In relation to food labeling requirements, some additional requirements are established:
- When a declaration is made that the food is Halal, the word Halal or other equivalent terms shall appear on the label.
- In accordance with the Draft Revised Codex General Guidelines on Claims, Halal claims should not be used in a way that could give rise to doubts about the safety of other similar foods, or in declarations of properties that suggest that Halal foods are nutritionally superior or healthier than other foods.
The Codex Alimentarius Commission admits that there may be slight differences of opinion in the interpretation of what are licit and illicit animals and of manners of slaughter according to the different Islamic schools of thought. Therefore, these general guidelines are subject to interpretation by the competent authorities of importing countries. However, certificates issued by the religious authorities of the exporting country must be accepted in principle by the importing country, unless the latter justifies other specific requirements.
It is the document issued by the Muslim authority of the exporting country in which it is certified that a certain agri-food or pharmaceutical product fulfills the requirements demanded by the Islamic Law for its consumption by the Muslim population.
- Not to include or contain in its composition anything that is considered unlawful under Islamic law.
- Food must be prepared, processed, transported or stored using appliances or media that are exempt from what is unlawful under Islamic law.
- Not having been in direct contact with other foods that do not meet the above requirements.
The procedure for obtaining certification includes the carrying out of company audits, through the documentary evaluation of the quality and production systems of the companies, by means of the evaluation of tests of samples taken at the factory and of the final products.

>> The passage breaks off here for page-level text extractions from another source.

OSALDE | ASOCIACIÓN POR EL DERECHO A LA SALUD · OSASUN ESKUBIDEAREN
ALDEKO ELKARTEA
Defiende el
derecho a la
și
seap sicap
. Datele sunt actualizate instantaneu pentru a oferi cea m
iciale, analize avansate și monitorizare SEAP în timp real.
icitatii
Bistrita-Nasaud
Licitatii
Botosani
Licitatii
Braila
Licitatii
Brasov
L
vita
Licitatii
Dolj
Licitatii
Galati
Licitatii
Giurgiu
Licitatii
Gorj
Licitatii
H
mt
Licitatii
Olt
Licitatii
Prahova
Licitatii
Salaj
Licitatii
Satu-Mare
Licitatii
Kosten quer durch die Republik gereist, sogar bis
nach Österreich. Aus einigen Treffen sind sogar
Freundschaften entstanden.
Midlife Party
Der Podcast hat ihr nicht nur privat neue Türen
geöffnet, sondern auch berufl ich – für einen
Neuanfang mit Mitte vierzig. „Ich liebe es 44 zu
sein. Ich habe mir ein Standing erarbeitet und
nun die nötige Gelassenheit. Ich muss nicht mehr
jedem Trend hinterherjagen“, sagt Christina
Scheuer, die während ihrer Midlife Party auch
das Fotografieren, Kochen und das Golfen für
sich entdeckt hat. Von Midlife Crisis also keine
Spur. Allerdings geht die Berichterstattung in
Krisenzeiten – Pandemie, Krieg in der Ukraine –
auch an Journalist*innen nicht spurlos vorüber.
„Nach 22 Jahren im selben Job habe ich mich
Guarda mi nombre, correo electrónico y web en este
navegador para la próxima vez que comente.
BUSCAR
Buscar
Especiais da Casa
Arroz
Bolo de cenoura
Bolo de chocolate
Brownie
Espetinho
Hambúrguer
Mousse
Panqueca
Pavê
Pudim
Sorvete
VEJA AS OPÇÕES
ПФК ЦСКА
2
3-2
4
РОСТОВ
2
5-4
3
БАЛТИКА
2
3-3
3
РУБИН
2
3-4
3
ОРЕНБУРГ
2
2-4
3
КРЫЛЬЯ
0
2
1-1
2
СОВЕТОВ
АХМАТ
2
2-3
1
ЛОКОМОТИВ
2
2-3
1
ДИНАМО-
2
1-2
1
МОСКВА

At the same time, the personnel involved in the various stages of production are evaluated, such as slaughterers, cutting, processing, distribution, etc.
The certification process at the Halal Institute consists of the following phases:
- Application for certification.
- Review of documentation.
- Audit phase 1 certification (correction of critical findings).
- Audit phase 2 certification (correction of critical findings).
- Evaluation and opinion.
- Initial certification issue.
- Annual renovation audit.
- Annual Certification Issuance.
The conditions of certification require:
- Comply with the Regulation of Use of the MGHJI.
- Compliance by the company with mandatory declarations of production and sales of Halal products in form and frequency required by EGCH. S.L.
- Comply with the training requirements.
- Comply with the requirements of the Halal Warranty Mark of Islamic Board.